Por las noches se escuchan ruidos extraños en el interior de la Asamblea Legislativa. Se dice que 1,200 fantasmas deambulan por sus pasillos.
Al parecer, las elecciones del 28 de febrero pasado se convertirán en un auténtico exorcismo.
No, esta no es, aunque así parezca, una historia de terror; sino la triste realidad de un país donde los llamados a protegerlo y velar por sus intereses han terminado afectándolo con su desmedida ambición y falta de conciencia. Me refiero a los diputados y sus cientos de plazas fantasma.
Esas plazas inventadas han sido una práctica habitual desde hace años y lo han hecho con el fin de favorecer a sus correligionarios, cubrir los gastos de sus respectivos partidos, pagar favores y además, según consta, hacerse de un dinero extra aparte de sus jugosos salarios y prestaciones.
Es una verdadera pena, porque ese dinero, extraído de esa forma tan descarada, perfectamente pudo haberse utilizado en la construcción de escuelas y hospitales, en el mejoramiento de la infraestructura vial, etcétera.
Lo que más molesta es recordar la hipocresía de estos diputados al interpelar funcionarios y negar los fondos tanto para atender la pandemia como para el Plan Control Territorial, aún sabiendo que no tenían la suficiente solvencia moral para hacerlo.
Por lo visto, estos habían implantado a través del tiempo un sistema de autoprotección, de silencio, de negación y ocultación de evidencias que finalmente se destapó, porque la verdad siempre sale a la luz; además de que, aunque duren sus daños, los males no duran cien años.
Lo que llama la atención, aunque a veces no sorprenda, es que los autodenominados periodistas incómodos y los mal llamados tanques de pensamiento, que ven corrupción donde no hay pero que hipócritamente la ignoran donde sí hay, no se pronuncien de forma contundente sobre este caso.
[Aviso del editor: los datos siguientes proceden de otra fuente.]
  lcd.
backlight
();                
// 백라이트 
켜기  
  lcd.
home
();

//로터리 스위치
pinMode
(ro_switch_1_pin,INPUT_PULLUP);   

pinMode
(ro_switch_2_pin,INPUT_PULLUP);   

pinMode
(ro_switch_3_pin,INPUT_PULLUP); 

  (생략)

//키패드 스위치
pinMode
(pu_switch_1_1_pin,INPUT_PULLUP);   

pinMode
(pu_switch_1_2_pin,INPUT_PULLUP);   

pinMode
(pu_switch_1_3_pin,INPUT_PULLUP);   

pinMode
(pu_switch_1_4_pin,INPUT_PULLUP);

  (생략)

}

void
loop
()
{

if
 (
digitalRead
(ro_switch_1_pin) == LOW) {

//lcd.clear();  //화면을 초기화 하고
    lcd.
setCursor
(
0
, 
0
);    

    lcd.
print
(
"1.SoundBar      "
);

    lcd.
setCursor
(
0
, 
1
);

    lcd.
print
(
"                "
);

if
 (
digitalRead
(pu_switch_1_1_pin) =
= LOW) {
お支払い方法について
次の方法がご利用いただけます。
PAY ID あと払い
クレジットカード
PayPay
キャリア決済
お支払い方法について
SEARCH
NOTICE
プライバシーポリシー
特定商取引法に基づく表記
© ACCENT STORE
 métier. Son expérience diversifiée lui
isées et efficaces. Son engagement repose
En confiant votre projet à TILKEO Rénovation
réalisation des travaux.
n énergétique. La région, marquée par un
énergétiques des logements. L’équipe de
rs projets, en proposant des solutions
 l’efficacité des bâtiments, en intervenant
Ni siquiera el mismo Paolo Lüers lo ha hecho, cuando es él quien se rasga las vestiduras señalando lo que, según su forma de ver, son las acciones incorrectas de otros.
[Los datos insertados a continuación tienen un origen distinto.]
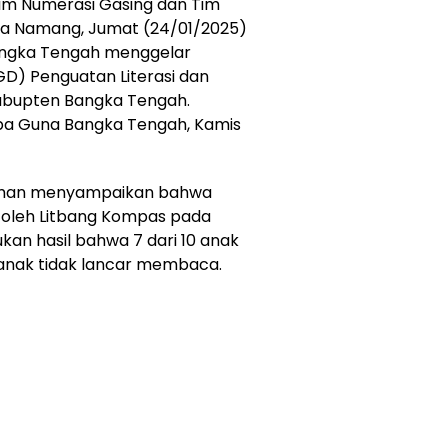
im Numerasi Gasing dan Tim
esa Namang, Jumat (24/01/2025)
Bangka Tengah menggelar
GD) Penguatan Literasi dan
abupten Bangka Tengah.
erba Guna Bangka Tengah, Kamis
ahman menyampaikan bahwa
n oleh Litbang Kompas pada
an hasil bahwa 7 dari 10 anak
0 anak tidak lancar membaca.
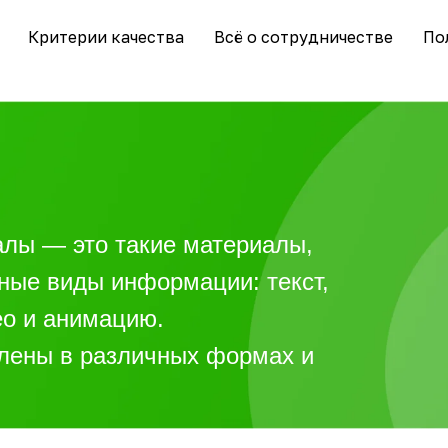
Критерии качества
Всё о сотрудничестве
По
лы — это такие материалы,
ные виды информации: текст,
ео и анимацию.
влены в различных формах и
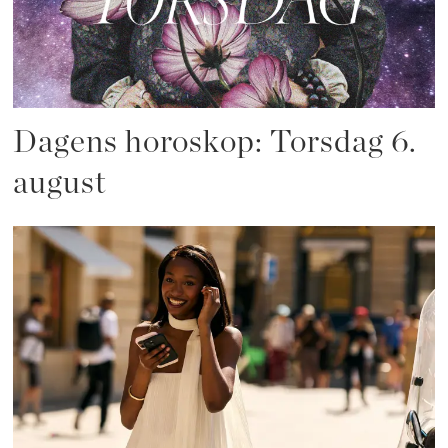
Dagens horoskop: Torsdag 6.
august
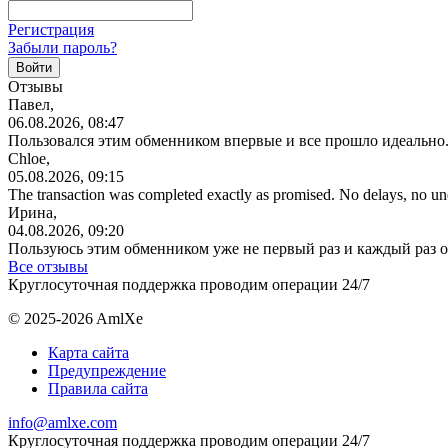
Регистрация
Забыли пароль?
Отзывы
Павел,
06.08.2026, 08:47
Пользовался этим обменником впервые и все прошло идеально.
Chloe,
05.08.2026, 09:15
The transaction was completed exactly as promised. No delays, no u
Ирина,
04.08.2026, 09:20
Пользуюсь этим обменником уже не первый раз и каждый раз 
Все отзывы
Круглосуточная поддержка проводим операции 24/7
© 2025-2026 AmlXe
Карта сайта
Предупреждение
Правила сайта
info@amlxe.com
Круглосуточная поддержка проводим операции 24/7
Ese silencio hace pensar a cualquiera, y con justa razón, que quizás entre esos falsos empleos podrían estar los de aquellos que andan de canal en canal procurando desacreditar al Gobierno, o talvez haya también allí la plaza de alguna pluma pagada.
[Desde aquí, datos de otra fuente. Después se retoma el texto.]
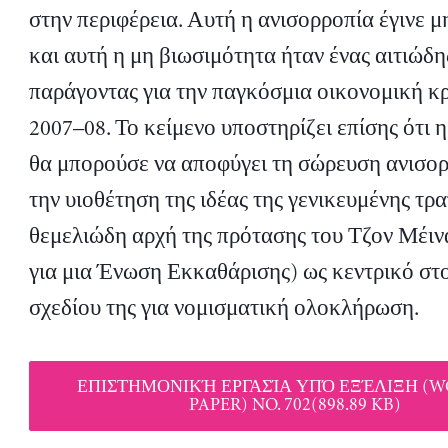
στην περιφέρεια. Αυτή η ανισορροπία έγινε μ
και αυτή η μη βιωσιμότητα ήταν ένας αιτιώδη
παράγοντας για την παγκόσμια οικονομική κρ
2007–08. Το κείμενο υποστηρίζει επίσης ότι 
θα μπορούσε να αποφύγει τη σώρευση ανισο
την υιοθέτηση της ιδέας της γενικευμένης τρα
θεμελιώδη αρχή της πρότασης του Τζον Μέιν
για μια Ένωση Εκκαθάρισης) ως κεντρικό στο
σχεδίου της για νομισματική ολοκλήρωση.
ΕΠΙΣΤΗΜΟΝΙΚΉ ΕΡΓΑΣΊΑ ΥΠΌ ΕΞΈΛΙΞΗ (
PAPER) NO. 702(898.89 KB)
Ahora sí quizás urge en la Asamblea Legislativa una limpia como la que sugirió Nidia Díaz, pero esta vez será para espantar a sus propios espectros y los de sus compinches.
En un mensaje que desde esta columna quiero enviar tanto a los diputados que se van como a los que, a pesar de su avarienta e irresponsable actitud, consiguieron la reelección. Déjenme decirles que su acción ha sido deplorable y que ruego para que no quede impune.
No querrán devolver lo robado. Estoy seguro de que los legisladores salientes, como también los que se quedan, empezarán más temprano que tarde con la cantaleta de que se debe olvidar el pasado y que las acciones que se tomen de aquí en adelante serán una cacería de brujas o persecución política. Sin embargo, está claro que las instancias responsables de hacer que lo desfalcado se reponga a las arcas de la nación deben funcionar.
Si los diputados son los padres de la patria, estos son los que nos han dado el peor ejemplo. Si un día necesitamos traerlos a la memoria, será solo para recordarnos cómo no se deben hacer las cosas.